# Differentiable Manifolds/Orientation

Definition (orientation):

Let $M$ be a differentiable manifold. An orientation of $M$ is a family of atlases $(\varphi _{\alpha })_{\alpha \in A}$ on $M$ such that for all $\alpha ,\beta \in A$ $\det \left(D(\varphi _{\alpha }\circ \varphi _{\beta }^{-1})\right)>0$ .
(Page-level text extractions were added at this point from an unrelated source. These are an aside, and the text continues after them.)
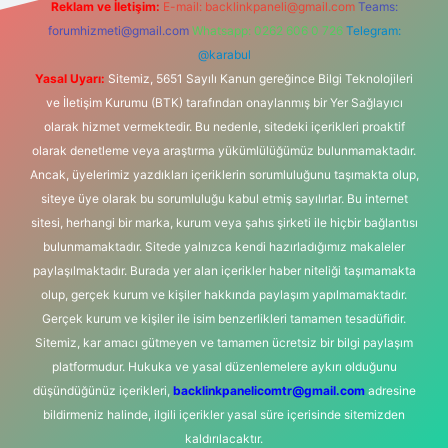
Reklam ve İletişim:
E-mail:
backlinkpaneli@gmail.com
Teams:
forumhizmeti@gmail.com
Whatsapp: 0262 606 0 726
Telegram:
@karabul
Yasal Uyarı:
Sitemiz, 5651 Sayılı Kanun gereğince Bilgi Teknolojileri
ve İletişim Kurumu (BTK) tarafından onaylanmış bir Yer Sağlayıcı
olarak hizmet vermektedir. Bu nedenle, sitedeki içerikleri proaktif
olarak denetleme veya araştırma yükümlülüğümüz bulunmamaktadır.
Ancak, üyelerimiz yazdıkları içeriklerin sorumluluğunu taşımakta olup,
siteye üye olarak bu sorumluluğu kabul etmiş sayılırlar. Bu internet
sitesi, herhangi bir marka, kurum veya şahıs şirketi ile hiçbir bağlantısı
bulunmamaktadır. Sitede yalnızca kendi hazırladığımız makaleler
paylaşılmaktadır. Burada yer alan içerikler haber niteliği taşımamakta
olup, gerçek kurum ve kişiler hakkında paylaşım yapılmamaktadır.
Gerçek kurum ve kişiler ile isim benzerlikleri tamamen tesadüfidir.
Sitemiz, kar amacı gütmeyen ve tamamen ücretsiz bir bilgi paylaşım
platformudur. Hukuka ve yasal düzenlemelere aykırı olduğunu
düşündüğünüz içerikleri,
backlinkpanelicomtr@gmail.com
adresine
bildirmeniz halinde, ilgili içerikler yasal süre içerisinde sitemizden
kaldırılacaktır.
Proposition (an orientation of a manifold induces an orientation on its boundary):

Let $M$ be a differentiable manifold. If $(\varphi _{\alpha })_{\alpha \in A}$ is an orientation of $M$ , then an orientation of $\partial M$ is given by

$(\pi _{2,\ldots ,n}\circ \varphi _{\alpha }\upharpoonright \partial M)_{\alpha \in A}$ ,

where $\pi _{2,\ldots ,n}$ is defined as follows:

$\pi _{2,\ldots ,n}:\mathbb {R} ^{n}\to \mathbb {R} ^{n-1},~\pi _{2,\ldots ,n}(x_{1},\ldots ,x_{n}):=(x_{2},\ldots ,x_{n})$ Proof: The given family of functions defines an atlas on $\partial M$ , so that the proposition will be proven once it is demonstrated that the requirement regarding the positivity of the determinant is satisfied.
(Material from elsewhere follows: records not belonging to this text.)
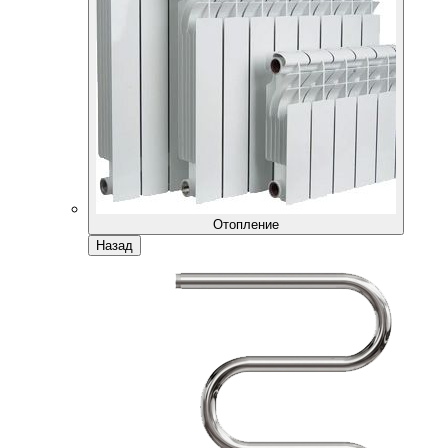
Отопление
Назад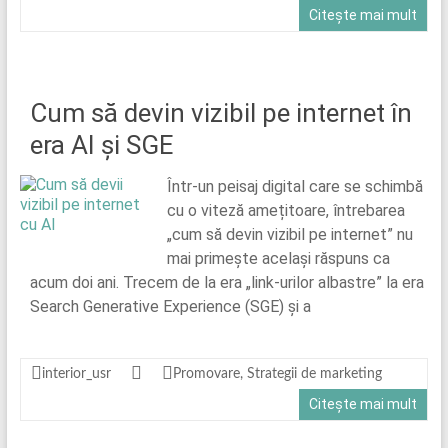
Citește mai mult
Cum să devin vizibil pe internet în
era AI și SGE
Într-un peisaj digital care se schimbă
cu o viteză amețitoare, întrebarea
„cum să devin vizibil pe internet” nu
mai primește același răspuns ca
acum doi ani. Trecem de la era „link-urilor albastre” la era
Search Generative Experience (SGE) și a
interior_usr
Promovare
,
Strategii de marketing
Citește mai mult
Indeed, let $\alpha ,\beta \in A$ . Then

$\pi _{2,\ldots ,n}\circ \varphi _{\alpha }\upharpoonright \partial M\circ (\pi _{2,\ldots ,n}\circ \varphi _{\beta }\upharpoonright \partial M)^{-1}=\pi _{2,\ldots ,n}\circ (\varphi _{\alpha }\circ \varphi _{\beta }^{-1})\circ (\pi _{2,\ldots ,n}\upharpoonright \{(x_{1},\ldots ,x_{n})\in \mathbb {R} ^{n}|x_{1}=0\})^{-1}$ .
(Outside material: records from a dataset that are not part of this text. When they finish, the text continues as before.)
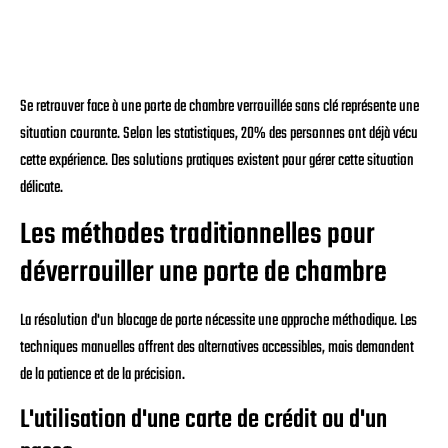
Se retrouver face à une porte de chambre verrouillée sans clé représente une
situation courante. Selon les statistiques, 20% des personnes ont déjà vécu
cette expérience. Des solutions pratiques existent pour gérer cette situation
délicate.
Les méthodes traditionnelles pour
déverrouiller une porte de chambre
La résolution d'un blocage de porte nécessite une approche méthodique. Les
techniques manuelles offrent des alternatives accessibles, mais demandent
de la patience et de la précision.
L'utilisation d'une carte de crédit ou d'un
Since $\varphi _{\alpha }\circ \varphi _{\beta }^{-1}$ maps the set $\{(x_{1},\ldots ,x_{n})\in \mathbb {R} ^{n}|x_{1}=0\}$ to itself, the first row of $D(\varphi _{\alpha }\circ \varphi _{\beta }^{-1})$ is zero so long as $x\in \{(x_{1},\ldots ,x_{n})\in \mathbb {R} ^{n}|x_{1}=0\}$ , except the very first entry. Yet the very last entry must be non-negative so long as $x\in \{(x_{1},\ldots ,x_{n})\in \mathbb {R} ^{n}|x_{1}=0\}$ , since otherwise the fundamental theorem of calculus and the continuity of the derivative would imply that for a $y:=(y_{1},\ldots ,y_{n})\in \mathbb {R} ^{n}$ such that $y_{n}>0$ was sufficiently small, $\varphi _{\alpha }\circ \varphi _{\beta }^{-1}(y)$ would be contained within

$\{(x_{1},\ldots ,x_{n})\in \mathbb {R} ^{n}|x_{n}<0\}$ ,

contrary to the definition of charts that contain a piece of the boundary. Hence, upon carrying out a Leibniz expansion of $D(\varphi _{\alpha }\circ \varphi _{\beta }^{-1})$ along the first row, we obtain that the matrix obtained from $D(\varphi _{\alpha }\circ \varphi _{\beta }^{-1})$ by removing the first row and the first column has positive determinant. Yet the definitions of the respective partial derivatives as limits show that this matrix is exactly the matrix

$D(\pi _{2,\ldots ,n}\circ (\varphi _{\alpha }\circ \varphi _{\beta }^{-1})\circ (\pi _{2,\ldots ,n}\upharpoonright \{(x_{1},\ldots ,x_{n})\in \mathbb {R} ^{n}|x_{1}=0\})^{-1})$ . $\Box$